Strategic Planning – Many Companies Do It Wrong
Quite often, when people put together their strategic plan for the upcoming year or years, they make a fundamental mistake – they jump right into the tactics they will employ before really developing a strategy. Strategy is the “what” part of the equation that helps you answer the question, “What are we trying to accomplish?” Tactics is the “how” part of the equation. Tactics help you answer the question, “How are we going to accomplish our goal?” Many business owners, CEOs, and sales leaders jump to tactics right away before analyzing their business. For example, hiring more salespeople is a tactic for achieving some broader strategy, not the strategy itself.
What Is Typical
A common issue we see is that companies don’t stop to analyze their current business before determining their go-forward strategy. When it comes to analyzing your growth, it is beneficial to look at a few different things, such as where is the current growth coming from? Is it new clients? Existing clients? Coming from specific geography? Etc. When you take into account all those different things, it can better inform you of what direction to go in the future.
Analyze Your Current State
If you analyze your current sales and see one market that has been declining, you probably don’t want to invest more effort there. If you notice a trend that another market has been seeing more opportunity, then you may want to focus more efforts there. The same thing is said for the retention of your current clients. If your analysis tells you that your retention rate is declining or that your volume from current clients is down, you may want to dig in and see why this is happening before you start taking action.
We recently worked with one client to analyze their business. We found that they were gaining over 100 new clients a year. But we also noticed that there were 100 clients a year that brought in nothing after spending a significant amount in the prior year. Their “tactic” before we did this analysis was to hire more salespeople to chase new clients. But, after we analyzed their business, we opened their eyes to this revolving door problem they had. We were able to show them that their team was so focused on new clients, it was coming at the expense of following-up with their current clients consistently. One strategy we developed was to drive retention and focus on growing and expanding current clients. Some of the tactics included re-assigning accounts to people who had more time to spend with them and also setting goals around retention and growth within those accounts.

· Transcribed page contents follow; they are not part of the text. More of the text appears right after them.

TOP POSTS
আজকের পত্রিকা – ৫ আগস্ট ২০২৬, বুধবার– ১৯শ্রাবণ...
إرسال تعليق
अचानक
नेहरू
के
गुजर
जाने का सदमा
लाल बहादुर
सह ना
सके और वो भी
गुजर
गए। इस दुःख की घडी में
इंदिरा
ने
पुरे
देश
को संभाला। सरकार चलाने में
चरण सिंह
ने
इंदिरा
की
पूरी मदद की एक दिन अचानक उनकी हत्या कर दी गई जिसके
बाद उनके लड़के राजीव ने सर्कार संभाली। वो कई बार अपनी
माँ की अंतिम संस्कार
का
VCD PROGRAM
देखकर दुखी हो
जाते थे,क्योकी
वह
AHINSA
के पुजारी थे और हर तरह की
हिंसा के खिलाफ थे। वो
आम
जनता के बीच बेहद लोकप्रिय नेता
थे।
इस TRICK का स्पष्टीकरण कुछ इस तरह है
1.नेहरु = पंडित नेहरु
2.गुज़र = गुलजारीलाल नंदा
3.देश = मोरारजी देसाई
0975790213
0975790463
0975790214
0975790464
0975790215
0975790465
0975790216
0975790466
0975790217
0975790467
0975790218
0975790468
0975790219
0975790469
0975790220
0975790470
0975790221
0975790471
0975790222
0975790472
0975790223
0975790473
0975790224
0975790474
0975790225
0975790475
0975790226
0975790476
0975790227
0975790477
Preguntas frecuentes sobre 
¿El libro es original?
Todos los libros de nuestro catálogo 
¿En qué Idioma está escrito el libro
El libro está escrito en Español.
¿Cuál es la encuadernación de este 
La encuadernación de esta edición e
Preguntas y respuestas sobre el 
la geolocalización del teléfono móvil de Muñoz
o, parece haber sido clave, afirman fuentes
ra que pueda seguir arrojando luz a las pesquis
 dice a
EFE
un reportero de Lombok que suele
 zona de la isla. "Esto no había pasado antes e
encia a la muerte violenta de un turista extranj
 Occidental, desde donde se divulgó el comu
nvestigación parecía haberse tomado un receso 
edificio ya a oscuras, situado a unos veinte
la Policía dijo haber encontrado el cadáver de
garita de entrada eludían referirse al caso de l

Analyzing starts by looking at the current state of your company. You see what is working well and what’s not. You also see what you should be doing and what you should stop doing. After you feel you have a good understanding of the current state, move onto the desired state. Determine what markets to go after, how you can attack those markets, what goals to establish for your team, etc.
THEN you can look into what tactics to pursue. Do you need to hire more people? Do you need to revise your sales process, fix something, come up with new products, etc.? These tactics will reveal themselves after your current state and your desired state analysis.
Revise Later in the Year
Say you’ve done all the analysis, created your plan, and are working your way through a list of actionable items. Great! But you’re not done. A significant percentage of companies won’t go back and revisit this actionable list or desired state goals until the following year when they do “strategic planning” again. In other words, the strategic plan dies. The way to fix that is to create an actionable plan with measurable goals.

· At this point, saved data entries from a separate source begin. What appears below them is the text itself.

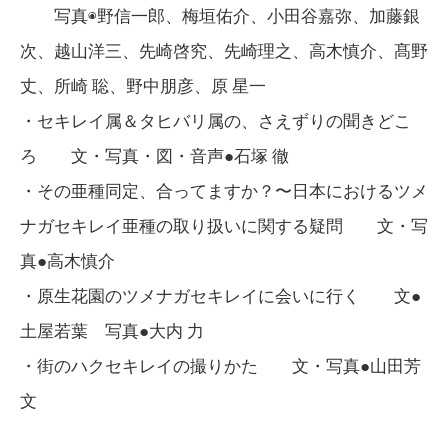
写真◉野信一郎、梅垣佑介、小田谷嘉弥、加藤銀
次、越山洋三、先崎啓究、先崎理之、高木慎介、髙野
丈、所崎 聡、野中朋彦、原 星一
・セキレイ属＆タヒバリ属の、さえずりの聞きどこ
ろ 文・写真・図・音声●石塚 徹
・その亜種同定、合ってますか？〜日本におけるツメ
ナガセキレイ亜種の取り扱いに関する疑問 文・写
真●高木慎介
・原生花園のツメナガセキレイに会いに行く 文●
土屋若葉 写真●大内 力
・街のハクセキレイの撮りかた 文・写真●山田芳
文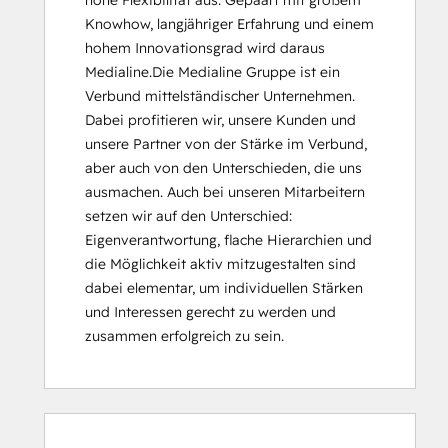
hohe Flexibilität aus. Gepaart mit großem 
Knowhow, langjähriger Erfahrung und einem 
hohem Innovationsgrad wird daraus 
Medialine.Die Medialine Gruppe ist ein 
Verbund mittelständischer Unternehmen. 
Dabei profitieren wir, unsere Kunden und 
unsere Partner von der Stärke im Verbund, 
aber auch von den Unterschieden, die uns 
ausmachen. Auch bei unseren Mitarbeitern 
setzen wir auf den Unterschied: 
Eigenverantwortung, flache Hierarchien und 
die Möglichkeit aktiv mitzugestalten sind 
dabei elementar, um individuellen Stärken 
und Interessen gerecht zu werden und 
zusammen erfolgreich zu sein.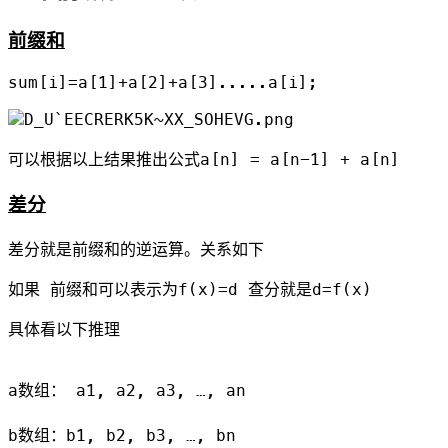
前缀和
可以根据以上结果推出公式
a[n] = a[n-1] + a[n]
差分
差分就是前缀和的逆运算。关系如下
如果 前缀和可以表示为f(x)=d 查分就是d=f(x)
具体看以下推理
a数组： a1, a2, a3, …, an

b数组：b1, b2, b3, …, bn
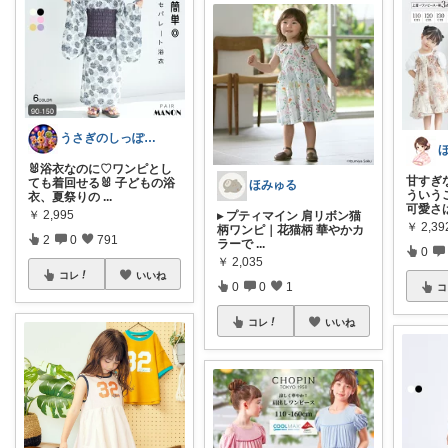
うさぎのしっぽ43🐰2児の母👧朝コレ
🐰浴衣なのに♡ワンピとし
甘すぎ
ても着回せる🐰 子どもの浴
ほみゅる
ういう
衣、夏祭りの
...
可愛さ
￥
2,995
▸ プティマイン 肩リボン猫
￥
2,3
柄ワンピ｜花猫柄 華やかカ
2
0
791
ラーで
...
0
￥
2,035
コレ
いいね
0
0
1
コ
コレ
いいね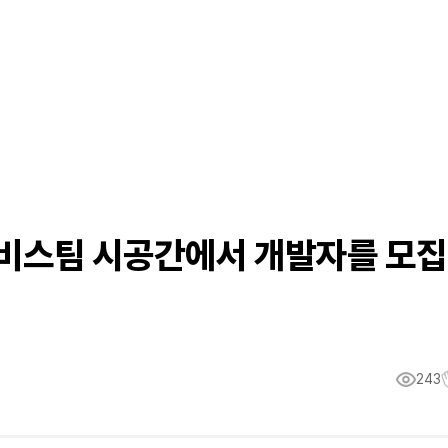
 서비스팀 시공간에서 개발자를 모집
243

A solid plan is one that is specific to the things your sales leader should focus on. Some of which may address particular problems or opportunities that are uncovered in your analysis. The plan needs to be measurable, with clear-cut goals, definitive steps, and everyone on the sales team needs to know their role in achieving those actions.

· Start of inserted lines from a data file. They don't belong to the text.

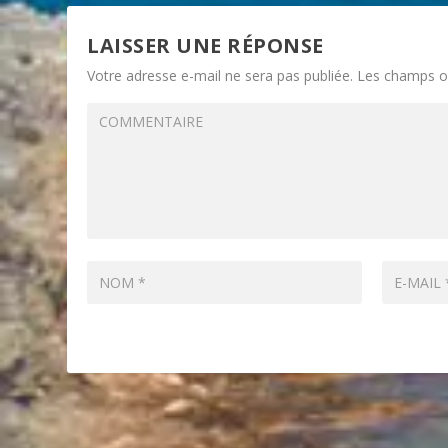
LAISSER UNE RÉPONSE
Votre adresse e-mail ne sera pas publiée.
Les champs ob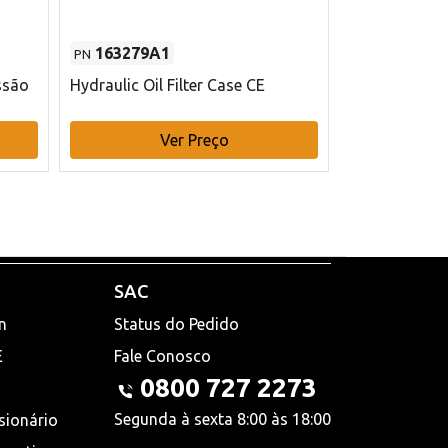
163279A1
48145970
PN
PN
ssão
Hydraulic Oil Filter Case CE
Filtro de com
x 75 mm L Ca
Ver Preço
V
SAC
n
Status do Pedido
E
Fale Conosco
0800 727 2273
Segunda à sexta 8:00 às 18:00
sionário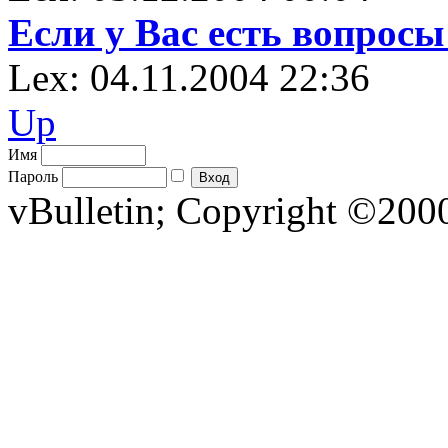
Если у Вас есть вопрос
Lex: 04.11.2004 22:36
Up
Имя
Пароль
vBulletin; Copyright ©2000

To keep your plan alive and keep people focused, we recommend revisiting it once a month (or once a quarter at a minimum) to be able to see if you’re hitting your goals or not and to determine if the team is executing on the actions they committed to. If they are not, then you can analyze why and make adjustments to get back on track.
In the End
Having a detailed strategic plan allows for precise and aligned strategic intent, prioritization, and goals. As well as an understanding of staffing and resource needs, individualized programs and needs, and a method for follow-up and accountability. Don’t make the mistake of putting the cart ahead of the horse and jumping right to tactics.